It was a classic case of two wrongs.
There are many objectionable things about the EFF which journalists and commentators regularly point out. The banning of critical journalists in party events are some of the things that call for engagement with the EFF.
Not a boycott.
The EFF is a legitimate political party. It did not steal the 10 percent of the vote. Its direct and indirect influence in the exercise of public power in South Africa justifies consistent scrutiny of its activities by the media.
Party leaders must be matured enough to tolerate robust critical reporting and commentary. For good reasons, the role of the media is constitutionally enshrined.
eNCA should not emulate the lack of tolerance.
By boycotting the EFF conference in solidarity with Daily Maverick, eNCA wittingly or inadvertently entered the political terrain as a player rather than a messenger.

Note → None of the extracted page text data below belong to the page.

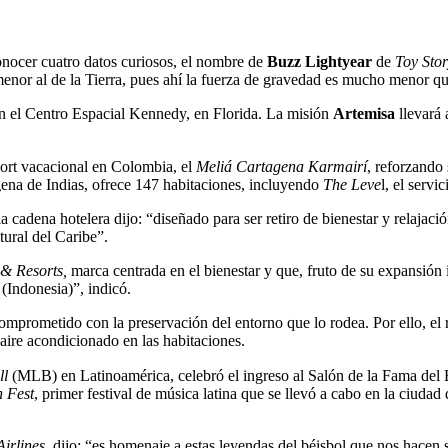
nocer cuatro datos curiosos, el nombre de
Buzz Lightyear
de
Toy Sto
menor al de la Tierra, pues ahí la fuerza de gravedad es mucho menor qu
en el Centro Espacial Kennedy, en Florida. La misión
Artemisa
llevará 
sort vacacional en Colombia, el
Meliá Cartagena Karmairí
, reforzando
agena de Indias, ofrece 147 habitaciones, incluyendo
The Leve
l, el servi
 cadena hotelera dijo: “diseñado para ser retiro de bienestar y relajaci
tural del Caribe”.
 & Resorts,
marca centrada en el bienestar y que, fruto de su expansión 
i
(Indonesia)”, indicó.
mprometido con la preservación del entorno que lo rodea. Por ello, el 
ire acondicionado en las habitaciones.
ll
(MLB) en Latinoamérica, celebró el ingreso al Salón de la Fama del
 Fest
, primer festival de música latina que se llevó a cabo en la ciud
irlines,
dijo: “es homenaje a estas leyendas del béisbol que nos hacen 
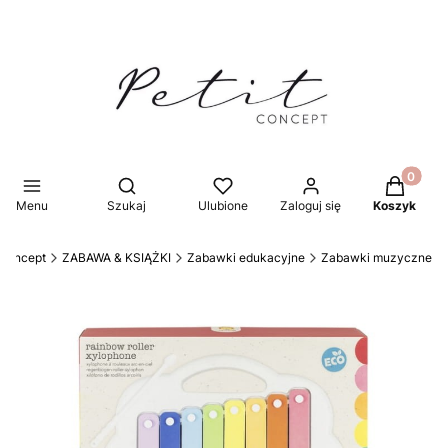
Produkty 
Otwórz wyszukiwarkę
Menu
Szukaj
Ulubione
Zaloguj się
Koszyk
 Concept
ZABAWA & KSIĄŻKI
Zabawki edukacyjne
Zabawki muzyczne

This is a terrain a media organisation will find it difficult to survive. It must exit it.
It is not for news organisations to employ the tactics of political parties such as boycotts, threats and throwing tantrums. The strongest power in the hands of media organisations is telling the truth, provide a platform for critical debates and, in the process, hold those in power to account.
Over the years, telling the truth has never been popular. Journalists have faced threats. During apartheid, banning orders were routine and cost lives. What will happen to critical media if the EFF becomes the governing party?
EFF leaders should appreciate that, to adherents of media freedom this is a relevant question that drives a chill to the spine. The banning doesn’t do any good for a party operating in a constitutional democracy.
The exercise of the power of truth-telling and balanced commentary by eNCA would have been to cover the EFF conference, ask questions and invite EFF leaders to debate with viewers who might hold different views. It was lazy and strategically unsound for eNCA to abandon its duty to its audience in this manner.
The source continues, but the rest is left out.